Songs are written as some emotions cannot be expressed through dialogues. The biggest misunderstanding is that songs written from the heart. You cannot write a song without using your brains. You have to write a song keeping in mind the character, story of the film, situation and the meter.
A man who dons the lyricist’s hat beautifully is Manoj Muntashir. He has also written scripts for television reality shows and dialogues for movies like ‘Bahubali 1 & 2‘. Nowadays he working on a script and producing a movie. He is of the thought that dreams die due to the fear of the unknown and one has to overcome this fear.
“Sar katane k hote hai saude…
Aashiqui itni sasti nahi hai.”
With these thoughts Manoj Muntashir took the ‘leap of fate’ and arrived in Mumbai ready to face the struggles for making it big in the film industry.
In an exclusive interview, for our segment Interview of the Week, Manoj Muntashir explained how he has kept his passion for writing alive, challenges in penning for recreations, living the character he is writing about and one of the biggest song of 2019 ‘Teri Mitti.’
The ‘Teri Mitti’ story
The emotions behind the song are very strong. It is an imaginary situation. Anurag Singh the director of ‘Kesari’, showed me the footage of the film where the brave soldiers are lying dead. All the soldiers had something that was close to their heart in their hand. I just had the visuals to relate to and write the song. A lyricist has to understand all the dimensions of the visuals. My thoughts were that when a soldier takes a bullet he doesn’t do it because he is getting a salary. After he is hit, what would his thoughts be till his last breath? He might be thinking of his home where he will never return, must be proud to be a martyr, reminiscing about his mother or girlfriend.

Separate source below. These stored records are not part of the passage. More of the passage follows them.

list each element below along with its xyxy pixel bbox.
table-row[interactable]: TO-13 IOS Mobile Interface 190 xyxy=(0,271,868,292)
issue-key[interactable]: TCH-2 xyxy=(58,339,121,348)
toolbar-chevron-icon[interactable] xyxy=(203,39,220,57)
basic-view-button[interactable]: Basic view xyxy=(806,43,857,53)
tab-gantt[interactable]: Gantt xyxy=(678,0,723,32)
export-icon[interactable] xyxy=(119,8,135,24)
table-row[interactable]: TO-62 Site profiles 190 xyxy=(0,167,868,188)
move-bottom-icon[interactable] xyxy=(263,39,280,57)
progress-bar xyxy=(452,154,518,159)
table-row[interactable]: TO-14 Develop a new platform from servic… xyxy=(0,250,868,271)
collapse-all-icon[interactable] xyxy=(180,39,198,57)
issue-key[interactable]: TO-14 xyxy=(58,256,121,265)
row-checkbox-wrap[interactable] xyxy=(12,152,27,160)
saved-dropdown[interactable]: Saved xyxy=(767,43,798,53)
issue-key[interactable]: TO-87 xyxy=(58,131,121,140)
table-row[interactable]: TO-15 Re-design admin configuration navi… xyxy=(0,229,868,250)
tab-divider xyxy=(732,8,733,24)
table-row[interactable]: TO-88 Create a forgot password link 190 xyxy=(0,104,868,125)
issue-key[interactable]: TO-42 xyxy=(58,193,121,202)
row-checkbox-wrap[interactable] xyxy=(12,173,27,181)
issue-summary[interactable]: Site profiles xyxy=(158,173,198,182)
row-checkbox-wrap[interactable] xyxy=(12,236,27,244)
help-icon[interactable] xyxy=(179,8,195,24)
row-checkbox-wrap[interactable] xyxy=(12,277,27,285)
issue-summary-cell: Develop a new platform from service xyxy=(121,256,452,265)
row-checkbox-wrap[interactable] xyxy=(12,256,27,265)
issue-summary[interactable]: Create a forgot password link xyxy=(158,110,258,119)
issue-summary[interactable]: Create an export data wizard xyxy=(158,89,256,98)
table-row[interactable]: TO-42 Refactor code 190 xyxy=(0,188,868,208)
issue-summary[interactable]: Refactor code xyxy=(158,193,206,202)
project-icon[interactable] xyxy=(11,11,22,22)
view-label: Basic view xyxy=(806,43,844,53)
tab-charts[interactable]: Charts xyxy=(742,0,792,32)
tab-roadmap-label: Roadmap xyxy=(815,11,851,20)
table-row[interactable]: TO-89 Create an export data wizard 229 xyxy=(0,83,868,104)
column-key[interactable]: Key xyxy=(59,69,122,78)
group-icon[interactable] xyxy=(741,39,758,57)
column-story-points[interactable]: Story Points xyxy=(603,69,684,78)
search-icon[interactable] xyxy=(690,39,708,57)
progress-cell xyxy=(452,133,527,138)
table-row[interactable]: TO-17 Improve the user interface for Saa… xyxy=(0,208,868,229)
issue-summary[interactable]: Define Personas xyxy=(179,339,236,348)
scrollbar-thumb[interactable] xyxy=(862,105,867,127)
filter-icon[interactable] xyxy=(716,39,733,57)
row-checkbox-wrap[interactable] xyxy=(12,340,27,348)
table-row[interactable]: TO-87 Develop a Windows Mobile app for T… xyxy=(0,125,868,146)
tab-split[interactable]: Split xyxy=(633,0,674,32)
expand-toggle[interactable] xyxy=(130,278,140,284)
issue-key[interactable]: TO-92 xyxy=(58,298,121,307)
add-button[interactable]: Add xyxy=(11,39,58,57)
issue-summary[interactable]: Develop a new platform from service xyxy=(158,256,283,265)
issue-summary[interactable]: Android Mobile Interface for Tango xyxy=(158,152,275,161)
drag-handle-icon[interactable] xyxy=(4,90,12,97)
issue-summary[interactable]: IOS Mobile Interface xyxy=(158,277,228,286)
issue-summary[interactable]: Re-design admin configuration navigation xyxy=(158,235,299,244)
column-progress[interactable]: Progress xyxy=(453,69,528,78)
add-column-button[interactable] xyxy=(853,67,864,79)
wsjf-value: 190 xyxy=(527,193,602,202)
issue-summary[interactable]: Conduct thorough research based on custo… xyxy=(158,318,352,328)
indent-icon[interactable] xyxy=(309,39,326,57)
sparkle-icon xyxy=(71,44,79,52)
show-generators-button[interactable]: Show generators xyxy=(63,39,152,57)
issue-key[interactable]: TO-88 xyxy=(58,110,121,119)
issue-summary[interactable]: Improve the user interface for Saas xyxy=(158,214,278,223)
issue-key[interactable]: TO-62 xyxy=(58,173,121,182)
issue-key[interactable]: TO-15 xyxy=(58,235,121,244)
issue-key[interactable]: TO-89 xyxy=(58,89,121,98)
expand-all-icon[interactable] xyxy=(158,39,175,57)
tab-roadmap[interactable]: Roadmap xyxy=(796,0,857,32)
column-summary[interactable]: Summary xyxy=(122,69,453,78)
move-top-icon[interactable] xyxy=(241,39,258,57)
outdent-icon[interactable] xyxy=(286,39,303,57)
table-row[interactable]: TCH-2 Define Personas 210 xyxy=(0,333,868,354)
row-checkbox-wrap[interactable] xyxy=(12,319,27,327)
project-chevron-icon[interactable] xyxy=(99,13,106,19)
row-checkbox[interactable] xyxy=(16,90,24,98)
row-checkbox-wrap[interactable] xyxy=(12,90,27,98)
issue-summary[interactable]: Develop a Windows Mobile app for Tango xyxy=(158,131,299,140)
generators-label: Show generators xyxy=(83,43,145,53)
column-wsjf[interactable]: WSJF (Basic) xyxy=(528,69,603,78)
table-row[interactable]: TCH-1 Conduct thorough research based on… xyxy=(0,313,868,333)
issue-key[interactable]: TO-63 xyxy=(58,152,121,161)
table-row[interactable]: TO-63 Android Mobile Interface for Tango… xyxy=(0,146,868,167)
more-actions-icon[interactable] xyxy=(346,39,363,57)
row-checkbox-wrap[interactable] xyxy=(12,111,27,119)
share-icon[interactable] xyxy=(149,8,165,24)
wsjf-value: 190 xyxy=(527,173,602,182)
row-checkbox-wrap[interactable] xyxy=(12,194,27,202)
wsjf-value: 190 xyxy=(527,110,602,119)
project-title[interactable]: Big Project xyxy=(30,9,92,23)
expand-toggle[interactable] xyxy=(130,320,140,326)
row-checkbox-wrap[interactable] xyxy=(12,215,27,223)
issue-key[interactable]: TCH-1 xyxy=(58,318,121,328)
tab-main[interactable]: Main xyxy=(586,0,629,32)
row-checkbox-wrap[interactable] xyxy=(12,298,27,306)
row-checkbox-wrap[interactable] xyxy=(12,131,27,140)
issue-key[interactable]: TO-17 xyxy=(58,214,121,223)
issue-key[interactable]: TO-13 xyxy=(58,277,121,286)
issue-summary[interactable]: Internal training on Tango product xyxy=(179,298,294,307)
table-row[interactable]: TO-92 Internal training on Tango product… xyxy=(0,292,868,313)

What I wrote are not my words but the thoughts of these brave soldiers. On social media I have across a number of our defense personal sharing the video of the song, singing it and that is bigger than any award for me.
I would love it if the song gets the National Award. Be in any department; singing, composing or lyrics. Aurko has composed beautifully by keeping the human touch alive. The way B Praak’s has sung can get anyone emotional. If any of the two win I shall celebrate it as my award.
As a writer what is the psychology point you touch before writing for a character as you and the character can’t be the same.
Ironically the most important thing is that it is impossible for me to be similar to the character I am writing about. The character cannot be me as I am an individual with certain traits.
As Nida Fazli says,
“Har aadmi hai hote hai 10-20 aadmi,
Jisse se dekhna ho kahi baar dekho”
I cannot be similar to the character but there will be certain aspects of it that I can relate to. If I am writing about a character who is wronged and is angry, maybe somehow I have to find an angry person inside me. This is the process of writing. One just cannot start writing just by hearing the story. I try to connect to the character, I am not successful every time. But when I am, the song becomes a hit.
When you can’t develop a connection how do you go about it?
We write for a cinematic medium. The first rule of it is that you should write according to the story. For instance, the movie Darr’s script must be 150 pages long but Anand Bakshi summarised the movie in 2 verses,
“Tu haan kar ya naa kar, tu hai meri Kiran.”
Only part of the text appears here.